[Transcribed page contents]
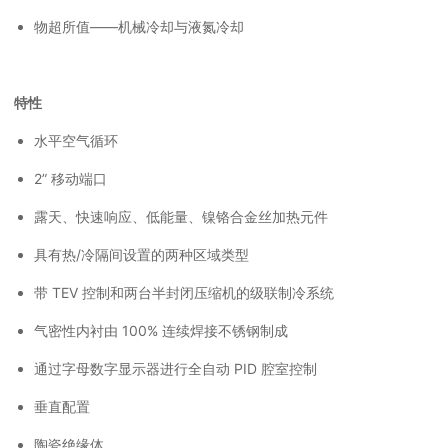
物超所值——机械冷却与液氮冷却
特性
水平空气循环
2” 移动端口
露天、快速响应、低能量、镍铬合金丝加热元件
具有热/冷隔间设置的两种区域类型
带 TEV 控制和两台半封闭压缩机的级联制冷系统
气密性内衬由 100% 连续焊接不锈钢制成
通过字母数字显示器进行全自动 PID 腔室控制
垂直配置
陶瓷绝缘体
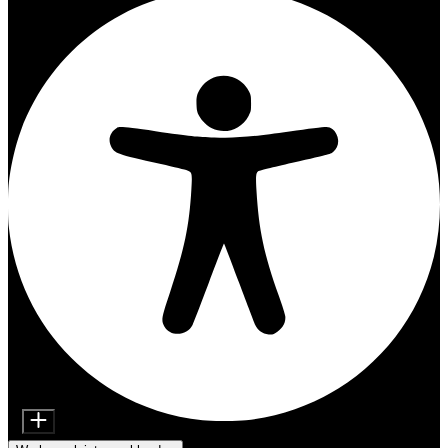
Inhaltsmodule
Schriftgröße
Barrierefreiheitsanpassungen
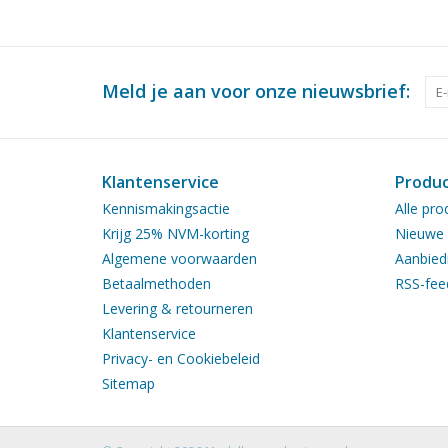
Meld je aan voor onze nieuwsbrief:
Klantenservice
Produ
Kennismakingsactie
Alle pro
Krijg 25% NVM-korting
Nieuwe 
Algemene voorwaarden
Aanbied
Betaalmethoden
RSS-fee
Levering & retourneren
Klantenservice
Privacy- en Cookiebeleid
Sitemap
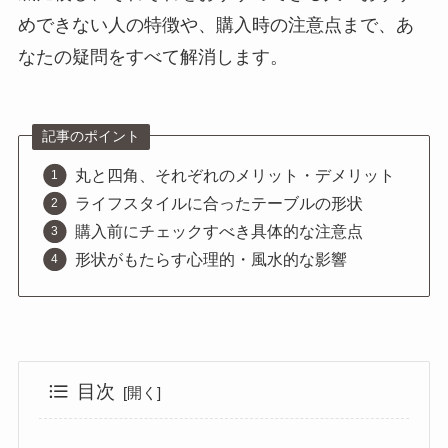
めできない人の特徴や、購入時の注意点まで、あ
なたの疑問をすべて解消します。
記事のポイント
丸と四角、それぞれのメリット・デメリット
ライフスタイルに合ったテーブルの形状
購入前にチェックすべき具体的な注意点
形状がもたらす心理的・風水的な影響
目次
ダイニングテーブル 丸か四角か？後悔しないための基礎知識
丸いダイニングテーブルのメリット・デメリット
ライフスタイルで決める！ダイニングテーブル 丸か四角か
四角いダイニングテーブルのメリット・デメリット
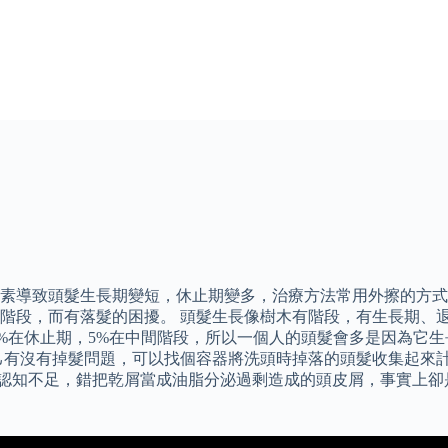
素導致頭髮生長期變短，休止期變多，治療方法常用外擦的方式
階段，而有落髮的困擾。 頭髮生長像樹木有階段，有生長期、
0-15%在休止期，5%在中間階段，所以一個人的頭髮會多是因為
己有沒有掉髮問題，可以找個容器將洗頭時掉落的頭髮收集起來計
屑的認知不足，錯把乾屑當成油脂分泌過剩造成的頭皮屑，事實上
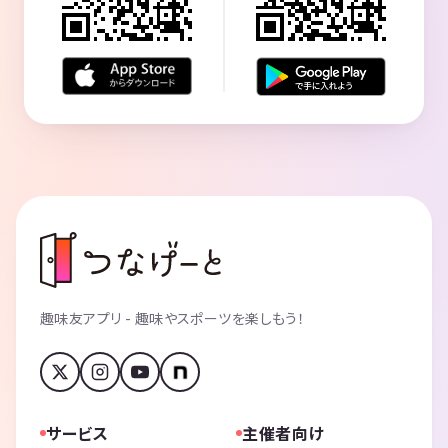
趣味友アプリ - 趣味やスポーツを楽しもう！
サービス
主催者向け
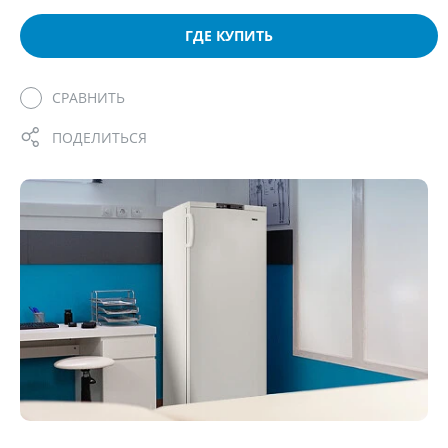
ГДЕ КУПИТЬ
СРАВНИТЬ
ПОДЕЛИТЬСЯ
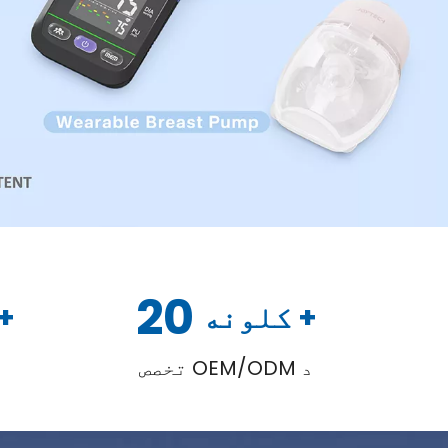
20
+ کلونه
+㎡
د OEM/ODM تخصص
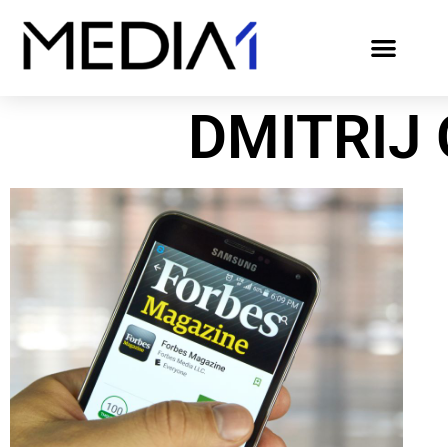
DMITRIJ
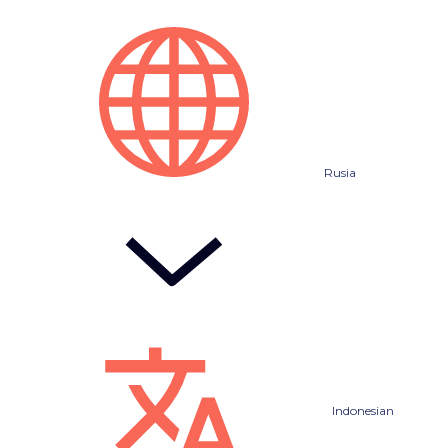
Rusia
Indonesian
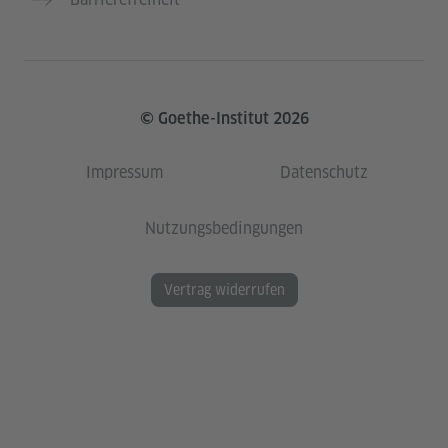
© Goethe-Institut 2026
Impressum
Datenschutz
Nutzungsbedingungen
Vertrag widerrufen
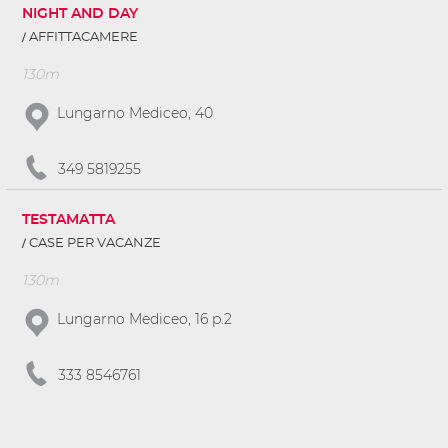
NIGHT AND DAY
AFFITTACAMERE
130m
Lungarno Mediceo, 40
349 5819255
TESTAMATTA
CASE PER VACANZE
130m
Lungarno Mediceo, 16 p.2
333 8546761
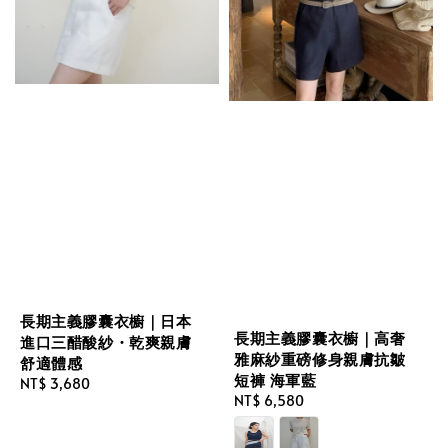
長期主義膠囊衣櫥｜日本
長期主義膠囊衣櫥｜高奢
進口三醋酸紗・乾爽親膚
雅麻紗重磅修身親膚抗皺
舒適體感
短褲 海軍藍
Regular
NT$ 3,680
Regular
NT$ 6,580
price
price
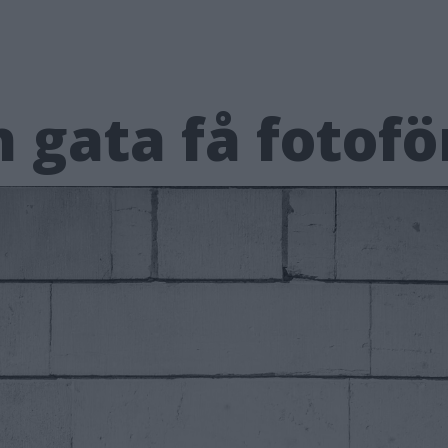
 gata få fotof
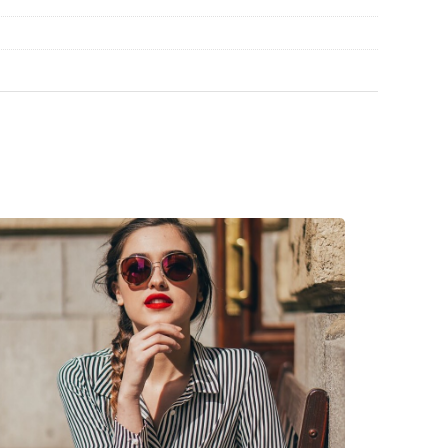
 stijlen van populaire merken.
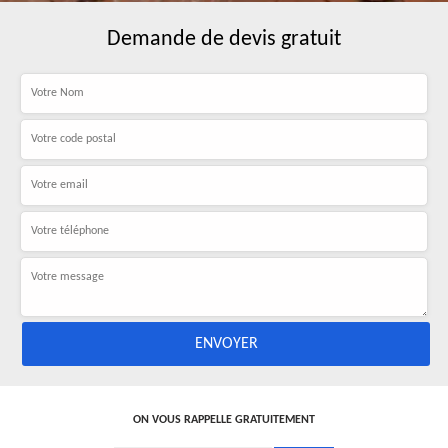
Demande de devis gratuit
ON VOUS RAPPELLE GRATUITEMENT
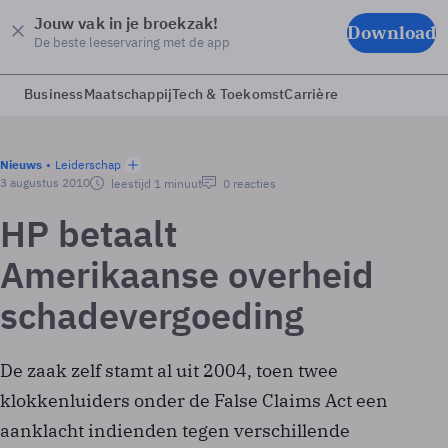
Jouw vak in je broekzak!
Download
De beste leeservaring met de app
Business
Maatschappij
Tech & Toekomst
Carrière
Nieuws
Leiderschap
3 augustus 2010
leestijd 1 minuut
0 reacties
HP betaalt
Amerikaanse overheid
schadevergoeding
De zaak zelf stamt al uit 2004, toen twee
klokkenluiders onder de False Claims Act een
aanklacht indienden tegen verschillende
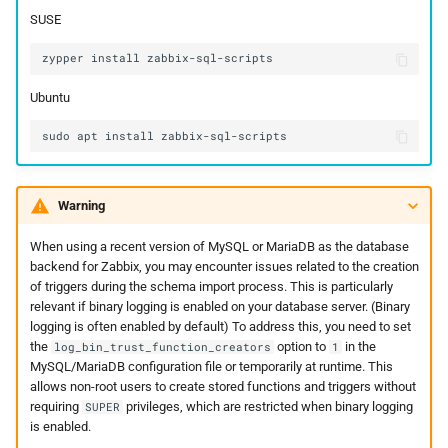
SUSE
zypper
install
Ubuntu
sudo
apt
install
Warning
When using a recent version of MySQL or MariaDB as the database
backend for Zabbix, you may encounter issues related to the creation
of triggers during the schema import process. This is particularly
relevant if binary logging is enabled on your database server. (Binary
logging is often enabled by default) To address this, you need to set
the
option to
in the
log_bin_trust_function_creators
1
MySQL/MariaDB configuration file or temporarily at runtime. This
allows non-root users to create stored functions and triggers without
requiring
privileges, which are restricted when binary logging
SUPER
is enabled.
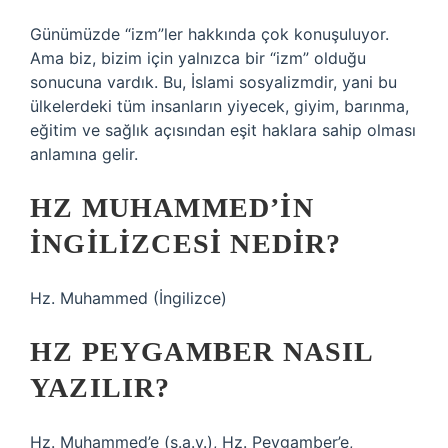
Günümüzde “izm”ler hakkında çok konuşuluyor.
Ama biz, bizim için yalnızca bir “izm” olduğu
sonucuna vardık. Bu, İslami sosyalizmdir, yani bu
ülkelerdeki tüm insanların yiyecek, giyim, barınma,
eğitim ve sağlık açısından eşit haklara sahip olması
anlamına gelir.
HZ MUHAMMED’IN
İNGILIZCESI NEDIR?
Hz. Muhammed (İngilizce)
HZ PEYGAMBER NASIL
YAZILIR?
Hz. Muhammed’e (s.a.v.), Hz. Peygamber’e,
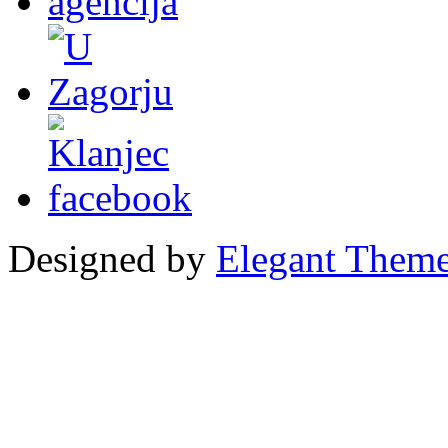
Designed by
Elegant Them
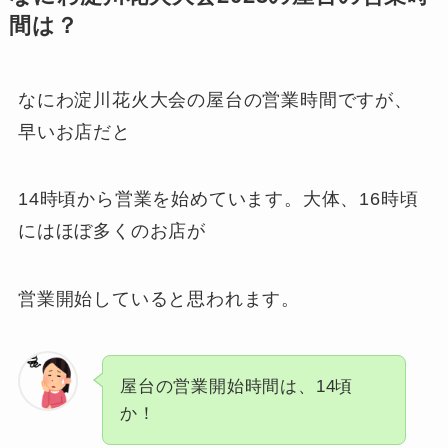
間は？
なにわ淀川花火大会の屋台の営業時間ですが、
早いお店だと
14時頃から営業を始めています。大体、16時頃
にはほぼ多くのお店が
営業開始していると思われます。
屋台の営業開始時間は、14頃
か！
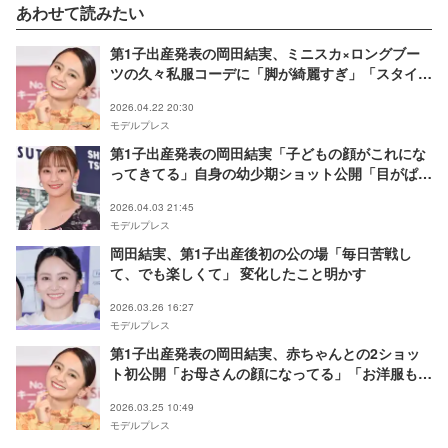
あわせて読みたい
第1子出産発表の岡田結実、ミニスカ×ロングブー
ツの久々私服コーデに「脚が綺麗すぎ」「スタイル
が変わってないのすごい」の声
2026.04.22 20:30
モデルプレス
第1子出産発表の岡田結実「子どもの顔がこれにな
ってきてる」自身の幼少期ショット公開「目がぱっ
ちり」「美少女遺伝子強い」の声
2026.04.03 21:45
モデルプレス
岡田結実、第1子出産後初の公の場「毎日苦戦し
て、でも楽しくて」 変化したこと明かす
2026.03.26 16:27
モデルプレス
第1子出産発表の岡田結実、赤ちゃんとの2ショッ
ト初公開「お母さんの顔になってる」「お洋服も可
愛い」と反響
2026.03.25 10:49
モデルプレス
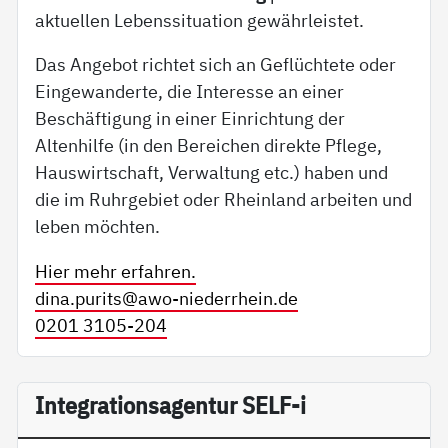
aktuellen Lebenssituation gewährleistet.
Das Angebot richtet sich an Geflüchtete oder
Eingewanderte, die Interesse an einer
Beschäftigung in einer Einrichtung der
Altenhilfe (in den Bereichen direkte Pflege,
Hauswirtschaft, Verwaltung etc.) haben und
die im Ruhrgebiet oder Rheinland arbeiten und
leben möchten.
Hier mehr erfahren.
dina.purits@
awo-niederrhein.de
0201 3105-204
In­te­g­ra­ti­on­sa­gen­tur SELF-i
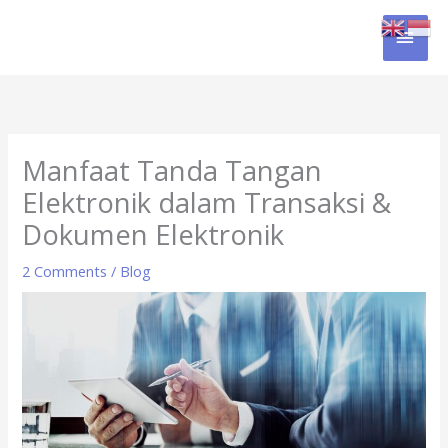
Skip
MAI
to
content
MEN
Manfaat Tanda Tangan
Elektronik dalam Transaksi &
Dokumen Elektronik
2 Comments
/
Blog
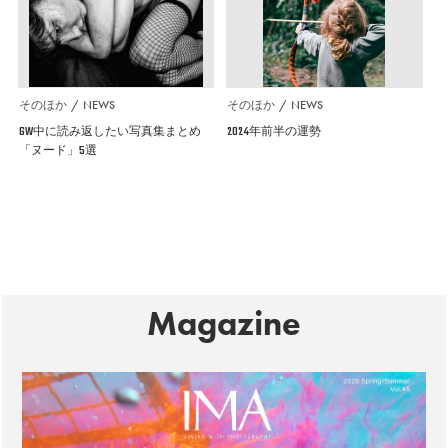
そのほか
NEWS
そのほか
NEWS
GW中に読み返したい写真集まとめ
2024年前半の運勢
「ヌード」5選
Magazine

PROBLEM STATEMENT: The result should be the same data as above, line for line, with the pictures gone.

EXERCISE RESULT:
物超所值——机械冷却与液氮冷却
特性
水平空气循环
2” 移动端口
露天、快速响应、低能量、镍铬合金丝加热元件
具有热/冷隔间设置的两种区域类型
带 TEV 控制和两台半封闭压缩机的级联制冷系统
气密性内衬由 100% 连续焊接不锈钢制成
通过字母数字显示器进行全自动 PID 腔室控制
垂直配置
陶瓷绝缘体
Inhaltsmodule
Schriftgröße
Barrierefreiheitsanpassungen
Meld je aan voor onze nieuwsbrief:
Klantenservice
Produ
Kennismakingsactie
Alle pro
Krijg 25% NVM-korting
Nieuwe 
Algemene voorwaarden
Aanbied
Betaalmethoden
RSS-fee
Levering & retourneren
Klantenservice
Privacy- en Cookiebeleid
Sitemap
めできない人の特徴や、購入時の注意点まで、あ
なたの疑問をすべて解消します。
記事のポイント
丸と四角、それぞれのメリット・デメリット
ライフスタイルに合ったテーブルの形状
購入前にチェックすべき具体的な注意点
形状がもたらす心理的・風水的な影響
目次
ダイニングテーブル 丸か四角か？後悔しないための基礎知識
丸いダイニングテーブルのメリット・デメリット
ライフスタイルで決める！ダイニングテーブル 丸か四角か
四角いダイニングテーブルのメリット・デメリット
素導致頭髮生長期變短，休止期變多，治療方法常用外擦的方式
階段，而有落髮的困擾。 頭髮生長像樹木有階段，有生長期、
0-15%在休止期，5%在中間階段，所以一個人的頭髮會多是因為
己有沒有掉髮問題，可以找個容器將洗頭時掉落的頭髮收集起來計
屑的認知不足，錯把乾屑當成油脂分泌過剩造成的頭皮屑，事實上
趣味友アプリ - 趣味やスポーツを楽しもう！
サービス
主催者向け
ГДЕ КУПИТЬ
СРАВНИТЬ
ПОДЕЛИТЬСЯ
20
+ کلونه
+㎡
د OEM/ODM تخصص
DMITRIJ
Rusia
Indonesian
© Goethe-Institut 2026
Impressum
Datenschutz
Nutzungsbedingungen
Vertrag widerrufen
NIGHT AND DAY
AFFITTACAMERE
130m
Lungarno Mediceo, 40
349 5819255
TESTAMATTA
CASE PER VACANZE
130m
Lungarno Mediceo, 16 p.2
333 8546761
長期主義膠囊衣櫥｜日本
長期主義膠囊衣櫥｜高奢
進口三醋酸紗・乾爽親膚
雅麻紗重磅修身親膚抗皺
舒適體感
短褲 海軍藍
Regular
NT$ 3,680
Regular
NT$ 6,580
price
price
 gata få fotof
 stijlen van populaire merken.
Demande de devis gratuit
ON VOUS RAPPELLE GRATUITEMENT
Jouw vak in je broekzak!
Download
De beste leeservaring met de app
Business
Maatschappij
Tech & Toekomst
Carrière
Nieuws
Leiderschap
3 augustus 2010
leestijd 1 minuut
0 reacties
HP betaalt
Amerikaanse overheid
schadevergoeding
De zaak zelf stamt al uit 2004, toen twee
klokkenluiders onder de False Claims Act een
aanklacht indienden tegen verschillende
SUSE
zypper
install
Ubuntu
sudo
apt
install
Warning
When using a recent version of MySQL or MariaDB as the database
backend for Zabbix, you may encounter issues related to the creation
of triggers during the schema import process. This is particularly
relevant if binary logging is enabled on your database server. (Binary
logging is often enabled by default) To address this, you need to set
the
option to
in the
log_bin_trust_function_creators
1
MySQL/MariaDB configuration file or temporarily at runtime. This
allows non-root users to create stored functions and triggers without
requiring
privileges, which are restricted when binary logging
SUPER
is enabled.
Günümüzde “izm”ler hakkında çok konuşuluyor.
Ama biz, bizim için yalnızca bir “izm” olduğu
sonucuna vardık. Bu, İslami sosyalizmdir, yani bu
ülkelerdeki tüm insanların yiyecek, giyim, barınma,
eğitim ve sağlık açısından eşit haklara sahip olması
anlamına gelir.
HZ MUHAMMED’IN
İNGILIZCESI NEDIR?
Hz. Muhammed (İngilizce)
HZ PEYGAMBER NASIL
YAZILIR?
Hz. Muhammed’e (s.a.v.), Hz. Peygamber’e,
Designed by
Elegant Them
間は？
なにわ淀川花火大会の屋台の営業時間ですが、
早いお店だと
14時頃から営業を始めています。大体、16時頃
にはほぼ多くのお店が
営業開始していると思われます。
屋台の営業開始時間は、14頃
か！
あわせて読みたい
第1子出産発表の岡田結実、ミニスカ×ロングブー
ツの久々私服コーデに「脚が綺麗すぎ」「スタイル
が変わってないのすごい」の声
2026.04.22 20:30
モデルプレス
第1子出産発表の岡田結実「子どもの顔がこれにな
ってきてる」自身の幼少期ショット公開「目がぱっ
ちり」「美少女遺伝子強い」の声
2026.04.03 21:45
モデルプレス
岡田結実、第1子出産後初の公の場「毎日苦戦し
て、でも楽しくて」 変化したこと明かす
2026.03.26 16:27
モデルプレス
第1子出産発表の岡田結実、赤ちゃんとの2ショッ
ト初公開「お母さんの顔になってる」「お洋服も可
愛い」と反響
2026.03.25 10:49
モデルプレス
aktuellen Lebenssituation gewährleistet.
Das Angebot richtet sich an Geflüchtete oder
Eingewanderte, die Interesse an einer
Beschäftigung in einer Einrichtung der
Altenhilfe (in den Bereichen direkte Pflege,
Hauswirtschaft, Verwaltung etc.) haben und
die im Ruhrgebiet oder Rheinland arbeiten und
leben möchten.
Hier mehr erfahren.
dina.purits@
awo-niederrhein.de
0201 3105-204
In­te­g­ra­ti­on­sa­gen­tur SELF-i
Skip
MAI
to
content
MEN
Manfaat Tanda Tangan
Elektronik dalam Transaksi &
Dokumen Elektronik
2 Comments
/
Blog
そのほか
NEWS
そのほか
NEWS
GW中に読み返したい写真集まとめ
2024年前半の運勢
「ヌード」5選
Magazine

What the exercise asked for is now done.